Friday, Mar. 01, 1963
What Are the Magazines Saying, Dear?
The First Family can hardly guess these days what magazine will make painful reading on a quiet Saturday night. Old friends are faltering; old dependables are going into reverse.
> In Esquire, Playwright Gore Vidal, a dilettante politician, concedes re-election in 1964 to President Kennedy, then hands 1968 to Brother Bobby (over Nelson Rockefeller). With that out of the way, Vidal, whose stepfather, Hugh D. Auchincloss, is also Jackie Kennedy's stepfather, lets Bobby have it. "There are flaws in Bobby's person hard to disguise," he writes, with no intent to disguise them. "For one thing, it will take a public relations genius to make him appear lovable. His obvious characteristics are energy, vindictiveness, and a simple-mindedness about human motives which may yet bring him down. To Bobby the world is black or white. Them and Us. He has none of his brother's human ease; or charity." So far, so bad--and it gets worse. Bobby, says Vidal, would make "a dangerous, authoritarian-minded President." Why should anybody vote for him? "The general public," says Vidal, "can't have too much of their favorite family."

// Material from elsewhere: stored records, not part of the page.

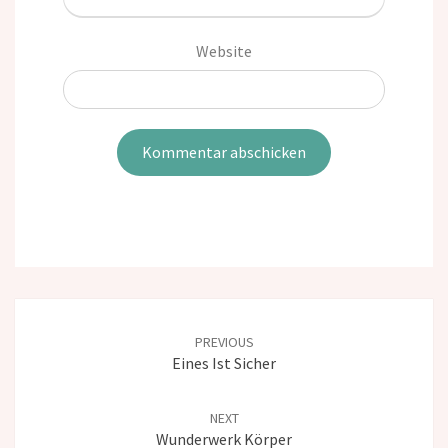
Website
Post
navigation
PREVIOUS
Eines Ist Sicher
NEXT
Wunderwerk Körper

> The New Yorker, in a parody of the Saturday Evening Post's "inside" story of the Cuban crisis signed by L. L. Case, ended up spoofing the Administration more. The New Yorker traces "The Inner Inside Story of the Canadian Crisis'' as told by "Stewart Dawk and Charles Hove." The Administration has evidence that an innocent-looking ski lodge in the Laurentians "was in fact a 'snow cannon' emplacement capable of pelting New York and New England with more than 150,000 deadly, hardpacked snowballs!" The newly elected junior Senator from Massachusetts eloquently argues the "soft line" because he is worried about contamination of Gloucester fisheries; the Attorney General hawkishly snaps, "Let's get it over with," the same position he took "preceding the establishment of the Federal Rehabilitation Camps for Flabby Americans." In a twinkling, "the massive machinery of government swung smoothly into action . . . and all available carbon paper was requisitioned for the duration of the emergency." The little-known Committee for Outgoing Publicity Adjustment gets to work. "Its job," writes The New Yorker, "is to insure that the American people are kept fully informed, by so-called 'leaks' and briefings to responsible or otherwise accredited members of the press corps, of the correctness of all presidential decisions, whatever they may lead to." The rest, says the magazine, is history. Canada defies a 48-hour ultimatum to destroy all snowmaking machinery, and the Secretary of State makes his now-famous comment: "We're cheek to cheek, and I think the other fellow needs a shave." Concludes The New Yorker piece: "The 'shave' was administered--decisively, effectively, and with vigor."